Task item: The word to find is "Grundsteuerwert". Copy each line of the material that contains it.

Extracted data:
====
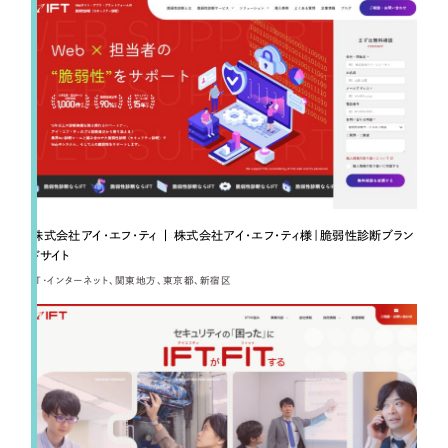
採用DX支援
その他のサービス
リープ・リクルーティング
／
採用業務代行
プライバシーポリシー
情報セキュリティ方針
求人票作成・面接など各種業務代行、採用の仕組み作り支援
AI倫理ポリシー
クッキーポリシー
サイトマップ
リープ・キャリア
／
人材紹介サービス
ウェブアクセシビリティ方針
完全成功報酬型のスカウト型ハイクラス人材紹介（岐阜・愛知）
カイゼンDX支援
Pace
／
クラウド型工数管理ツール
株式会社アイ・エフ・ティ | 株式会社アイ・エフ・ティ様｜脆弱性診断ブラン
日報ツールで案件ごとの営業利益をリアルタイムに可視化
ドサイト
IT・インターネット
関東地方
東京都
新宿区
制作実績
Works
制作実績
全国1,400社以上の支援実績の中から
実績の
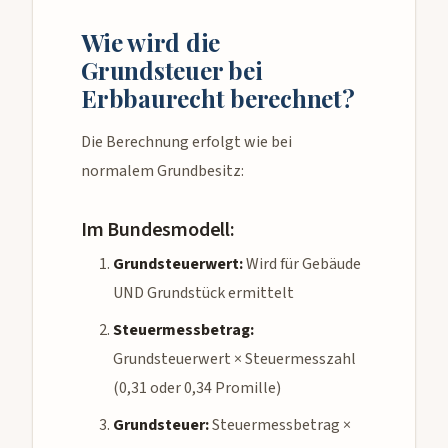
Wie wird die
Grundsteuer bei
Erbbaurecht berechnet?
Die Berechnung erfolgt wie bei
normalem Grundbesitz:
Im Bundesmodell:
Grundsteuerwert:
Wird für Gebäude
UND Grundstück ermittelt
Steuermessbetrag:
Grundsteuerwert × Steuermesszahl
(0,31 oder 0,34 Promille)
Grundsteuer:
Steuermessbetrag ×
====
Solution for this task:
Grundsteuerwert:
Grundsteuerwert × Steuermesszahl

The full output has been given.